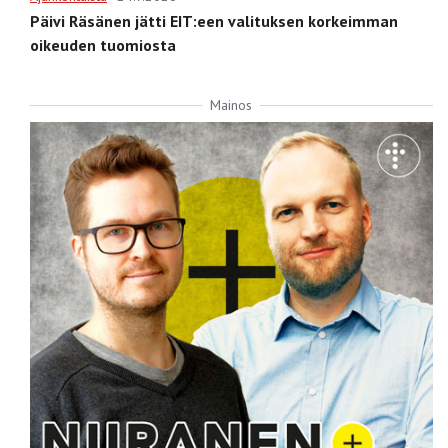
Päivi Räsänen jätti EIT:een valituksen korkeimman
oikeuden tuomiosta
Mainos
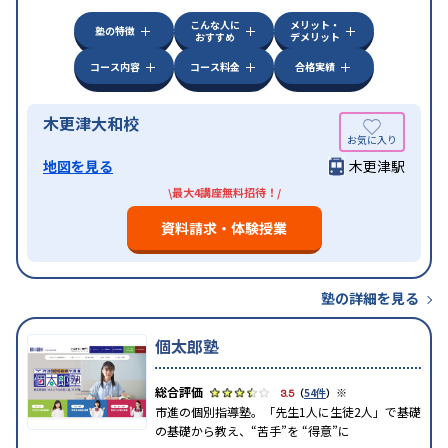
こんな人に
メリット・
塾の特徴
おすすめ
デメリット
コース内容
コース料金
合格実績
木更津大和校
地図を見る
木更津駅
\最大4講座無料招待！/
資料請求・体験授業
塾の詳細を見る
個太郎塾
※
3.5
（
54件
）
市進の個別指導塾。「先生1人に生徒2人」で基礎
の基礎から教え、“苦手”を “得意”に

——

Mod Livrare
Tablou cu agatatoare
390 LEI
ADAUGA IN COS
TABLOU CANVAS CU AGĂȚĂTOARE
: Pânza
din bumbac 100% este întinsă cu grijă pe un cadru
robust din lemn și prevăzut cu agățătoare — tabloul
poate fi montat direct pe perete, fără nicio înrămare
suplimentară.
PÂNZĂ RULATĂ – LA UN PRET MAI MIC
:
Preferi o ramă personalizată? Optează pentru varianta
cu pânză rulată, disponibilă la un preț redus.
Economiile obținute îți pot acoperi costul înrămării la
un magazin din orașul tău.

——

Work required:
Transcribe, exactly and without additions, the lines of the records above, beginning with the line that contains "ADAUGA IN COS" and ending with the line that contains "un magazin din orașul tău.", both included.

Written answer:
ADAUGA IN COS
TABLOU CANVAS CU AGĂȚĂTOARE
: Pânza
din bumbac 100% este întinsă cu grijă pe un cadru
robust din lemn și prevăzut cu agățătoare — tabloul
poate fi montat direct pe perete, fără nicio înrămare
suplimentară.
PÂNZĂ RULATĂ – LA UN PRET MAI MIC
:
Preferi o ramă personalizată? Optează pentru varianta
cu pânză rulată, disponibilă la un preț redus.
Economiile obținute îți pot acoperi costul înrămării la
un magazin din orașul tău.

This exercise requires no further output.